Although Conservative-led governments oversaw this managed decline of public services, Labour - a party traditionally in favour of public investment - has struggled to escape austerity’s grasp. Despite providing local authorities with a short-term funding boost in 2024/25, spending on unprotected services (e.g. social care, libraries and criminal justice) is still expected to decline in real terms by 1.3% per year after 2025/26. Labour has also attempted to reduce benefits like the winter fuel allowance and support for those with disabilities.
Labour’s ‘tough choices’ have led Anoosh Chakelian to argue that “Britain is trapped in Forever Austerity”. A 4% increase to NHS funding doesn’t matter much if the lack of social care drives up health inequalities. Nor does £39bn for new homes if council planning departments don’t have the capacity to deliver those homes at pace.
Herein lies the issue — even a political party elected on the promise of delivering change is trapped in the same outdated thinking that has held the UK back from realising its full potential. It’s becoming increasingly difficult to justify a brand of economics that disproportionately impacts those most in need while subjecting public servants — people who genuinely want to help — to a scarcity mindset they can never quite escape.
Austerity is a political choice, not an economic necessity. The reason political parties across the spectrum continue to fall into the same trap is because the entire way we think about government finances is deeply flawed. The idea that the government must cut services or raise taxes to fund public investment simply does not apply to a country like the UK.
Understanding this reality could be the shift that finally sets Britain free and positions it to deliver the thriving future its people so desperately need.
Why government finances don’t work the way we think
Although we must still hold leaders accountable for the current failures, it’s important to acknowledge that for most of history government finances have worked in a way that made austerity a rational policy choice (albeit a painful one). Under monetary systems like the gold standard, accruing debt meant depleting finite gold reserves, putting the government at risk of insolvency and economic collapse. When debt levels would rise too high, austerity was the obvious answer: cut government spending and raise taxes to bring the debt back down.
But when the US abandoned gold in 1971, everything changed. What started as a desperate measure to stop haemorrhaging gold reserves during the Vietnam War became a permanent feature of the global economic system. Attempts to restore the gold standard quickly failed as the number of dollars in circulation had outgrown the supply of gold, requiring either crippling deflation or forfeiting the dollar’s dominance in global trade. For the first time in modern history, money was no longer backed by a physical commodity but by government credibility alone.
Leaders at the time understood that the shift to what is referred to as fiat money gave them more flexibility during crises to run larger deficits when they needed to. But what many still don’t grasp to this day is that abandoning commodity-backed currency fundamentally transformed the way government finances work. Countries like the US and the UK suddenly became powerful currency issuers rather than mere users.

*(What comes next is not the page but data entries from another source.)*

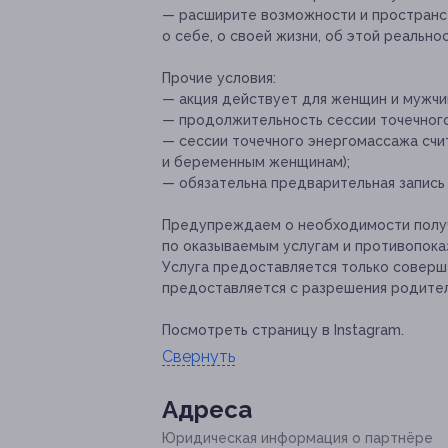
— расширите возможности и пространст
о себе, о своей жизни, об этой реальнос
Прочие условия:
— акция действует для женщин и мужчи
— продолжительность сессии точечного
— сессии точечного энергомассажа сч
и беременным женщинам);
— обязательна предварительная запись
Предупреждаем о необходимости получ
по оказываемым услугам и противопока
Услуга предоставляется только совер
предоставляется с разрешения родите
Посмотреть страницу в Instagram.
Свернуть
Адресa
Юридическая информация о партнёре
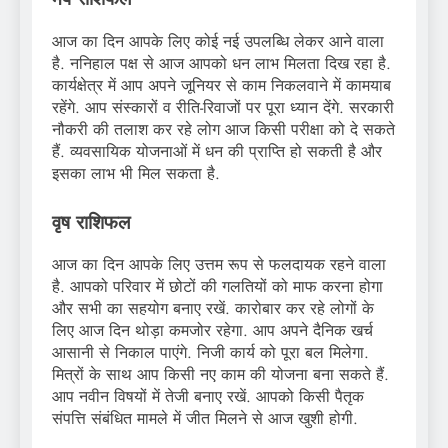
आज का दिन आपके लिए कोई नई उपलब्धि लेकर आने वाला
है. ननिहाल पक्ष से आज आपको धन लाभ मिलता दिख रहा है.
कार्यक्षेत्र में आप अपने जूनियर से काम निकलवाने में कामयाब
रहेंगे. आप संस्कारों व रीति-रिवाजों पर पूरा ध्यान देंगे. सरकारी
नौकरी की तलाश कर रहे लोग आज किसी परीक्षा को दे सकते
हैं. व्यवसायिक योजनाओं में धन की प्राप्ति हो सकती है और
इसका लाभ भी मिल सकता है.
वृष राशिफल
आज का दिन आपके लिए उत्तम रूप से फलदायक रहने वाला
है. आपको परिवार में छोटों की गलतियों को माफ करना होगा
और सभी का सहयोग बनाए रखें. कारोबार कर रहे लोगों के
लिए आज दिन थोड़ा कमजोर रहेगा. आप अपने दैनिक खर्च
आसानी से निकाल पाएंगे. निजी कार्य को पूरा बल मिलेगा.
मित्रों के साथ आप किसी नए काम की योजना बना सकते हैं.
आप नवीन विषयों में तेजी बनाए रखें. आपको किसी पैतृक
संपत्ति संबंधित मामले में जीत मिलने से आज खुशी होगी.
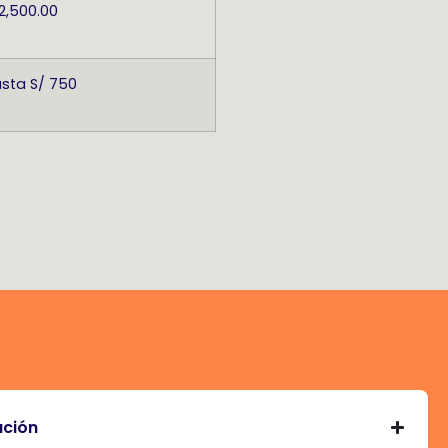
 2,500.00
sta S/ 750
ación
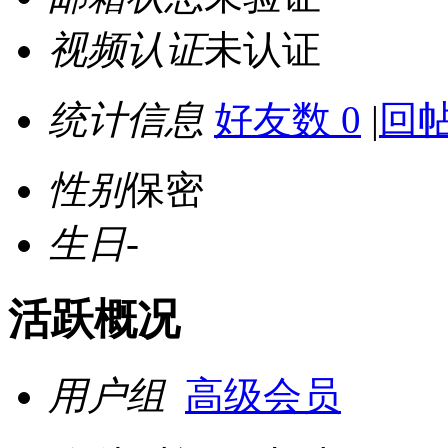
视频认证
未认证
统计信息
好友数 0
|
回帖
性别
保密
生日
-
活跃概况
用户组
高级会员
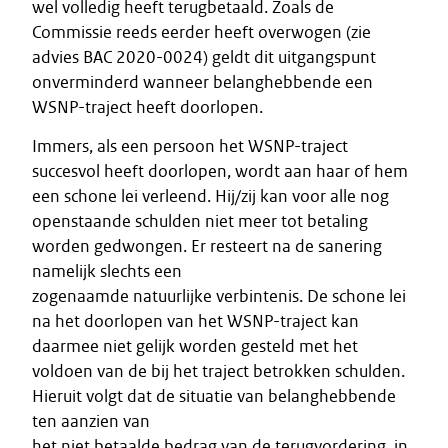
wel volledig heeft terugbetaald. Zoals de
Commissie reeds eerder heeft overwogen (zie
advies BAC 2020-0024) geldt dit uitgangspunt
onverminderd wanneer belanghebbende een
WSNP-traject heeft doorlopen.
Immers, als een persoon het WSNP-traject
succesvol heeft doorlopen, wordt aan haar of hem
een schone lei verleend. Hij/zij kan voor alle nog
openstaande schulden niet meer tot betaling
worden gedwongen. Er resteert na de sanering
namelijk slechts een
zogenaamde natuurlijke verbintenis. De schone lei
na het doorlopen van het WSNP-traject kan
daarmee niet gelijk worden gesteld met het
voldoen van de bij het traject betrokken schulden.
Hieruit volgt dat de situatie van belanghebbende
ten aanzien van
het niet betaalde bedrag van de terugvordering, in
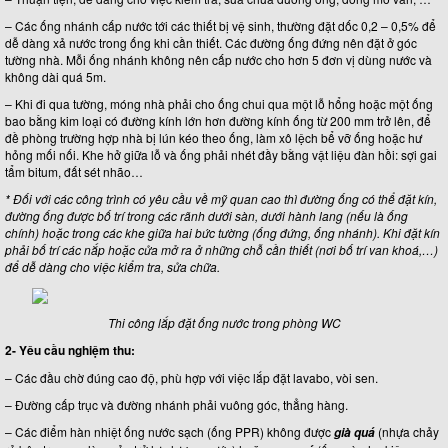
– Các ống nhánh cấp nước tới các thiết bị vệ sinh, thường đặt dốc 0,2 – 0,5% để
dễ dàng xả nước trong ống khi cần thiết. Các đường ống đứng nên đặt ở góc
tường nhà. Mỗi ống nhánh không nên cấp nước cho hơn 5 đơn vị dùng nước và
không dài quá 5m.
– Khi đi qua tường, móng nhà phải cho ống chui qua một lỗ hổng hoặc một ống
bao bằng kim loại có đường kính lớn hơn đường kính ống từ 200 mm trở lên, để
đề phòng trường hợp nhà bị lún kéo theo ống, làm xô lệch bể vỡ ống hoặc hư
hỏng mối nối. Khe hở giữa lỗ và ống phải nhét đầy bằng vật liệu đàn hồi: sợi gai
tẩm bitum, đất sét nhão…
* Đối với các công trình có yêu cầu về mỹ quan cao thì đường ống có thể đặt kín,
đường ống được bố trí trong các rãnh dưới sàn, dưới hành lang (nếu là ống
chính) hoặc trong các khe giữa hai bức tường (ống đứng, ống nhánh). Khi đặt kín
phải bố trí các nắp hoặc cửa mở ra ở những chỗ cần thiết (nơi bố trí van khoá,…)
để dễ dàng cho việc kiểm tra, sửa chữa.
Thi công lắp đặt ống nước trong phòng WC
2- Yêu cầu nghiệm thu:
– Các đầu chờ đúng cao độ, phù hợp với việc lắp đặt lavabo, vòi sen.
– Đường cấp trục và đường nhánh phải vuông góc, thẳng hàng.
– Các điểm hàn nhiệt ống nước sạch (ống PPR) không được
(nhựa chảy
già quá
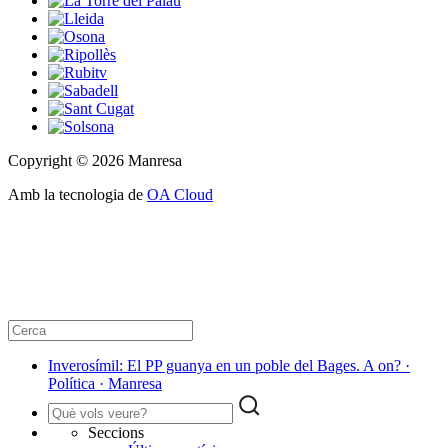
Copyright © 2026 Manresa
Amb la tecnologia de
OA Cloud
Inverosímil: El PP guanya en un poble del Bages. A on? ·
Política · Manresa
Seccions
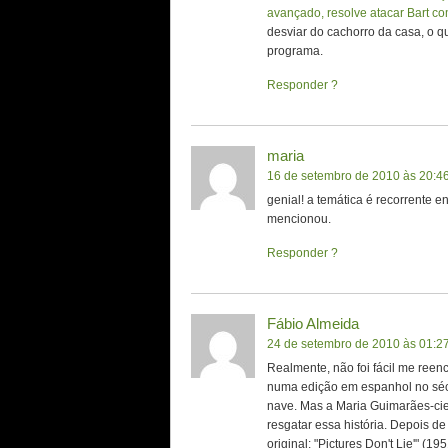
avançado, resolve atacar Bart c
desviar do cachorro da casa, o 
programa.
Responder
maria
16 de setembro de 2010 às 20:4
genial! a temática é recorrente e
mencionou.
Responder
Fábio Almeida
24 de setembro de 2010 às 01:2
Realmente, não foi fácil me reen
numa edição em espanhol no séc
nave. Mas a Maria Guimarães-cie
resgatar essa história. Depois de
original: "Pictures Don't Lie'" (19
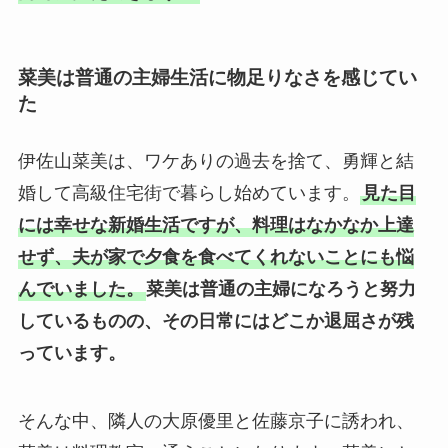
菜美は普通の主婦生活に物足りなさを感じてい
た
伊佐山菜美は、ワケありの過去を捨て、勇輝と結
婚して高級住宅街で暮らし始めています。
見た目
には幸せな新婚生活ですが、料理はなかなか上達
せず、夫が家で夕食を食べてくれないことにも悩
んでいました。
菜美は普通の主婦になろうと努力
しているものの、その日常にはどこか退屈さが残
っています。
そんな中、隣人の大原優里と佐藤京子に誘われ、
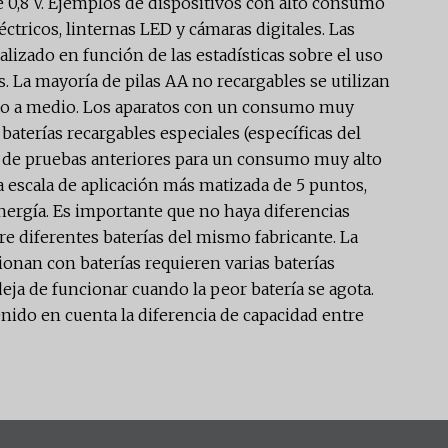
 de 0,8 V. Ejemplos de dispositivos con alto consumo
éctricos, linternas LED y cámaras digitales. Las
alizado en función de las estadísticas sobre el uso
. La mayoría de pilas AA no recargables se utilizan
jo a medio. Los aparatos con un consumo muy
baterías recargables especiales (específicas del
ión de pruebas anteriores para un consumo muy alto
 escala de aplicación más matizada de 5 puntos,
ergía. Es importante que no haya diferencias
e diferentes baterías del mismo fabricante. La
ionan con baterías requieren varias baterías
deja de funcionar cuando la peor batería se agota.
tenido en cuenta la diferencia de capacidad entre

You and I, along with businesses, local authorities and most other actors in the economy are users of currency. We must earn or borrow money before we can spend. We need to balance the books and ideally generate a surplus so we can save for the future. Currency issuers on the other hand play by a different set of rules.
According to Richard Murphy, Professor Emeritus of Accounting Practice at the University of Sheffield, “A currency-issuing government cannot run out of money. It can always pay in its own currency”. Whereas governments historically needed to raise revenue through taxation or borrowing, this no longer applies to currency-issuing governments. In fact, economist Stephanie Kelton explains in The Deficit Myth that the sequence is reversed: currency issuers must spend first to put money into circulation before people can use that money to pay taxes or buy gilts. To paraphrase her, taxpayers don’t fund the government; the government funds the taxpayers.
This fundamentally changes the calculus of government finances. Most notably, currency-issuing governments don’t need to balance the books. Running deficits and accruing debt is not the solvency risk it once was. Alan Greenspan, the former Chair of The Federal Reserve said it himself: “The United States can pay any debt it has because we can always print money to do that. So there is zero probability of default.” The same is true for the UK. Similarly, taxes aren’t needed to raise revenue; they serve other purposes, such as managing inflation (taking money out of the economy), creating demand for the currency (we must pay our taxes in pounds sterling) and redistributing wealth.
This doesn’t mean there aren’t real constraints, however. While currency issuers don’t have to worry about the debt most of us fear, they do have to worry about demand-pull inflation, which occurs when there’s too much money relative to available goods and services. Carelessly creating new money without anywhere productive for that money to go runs the risk of crippling hyperinflation and economic instability. This is distinct from the cost-push inflation caused by external supply shocks, which is largely responsible for the UK’s recent price increases.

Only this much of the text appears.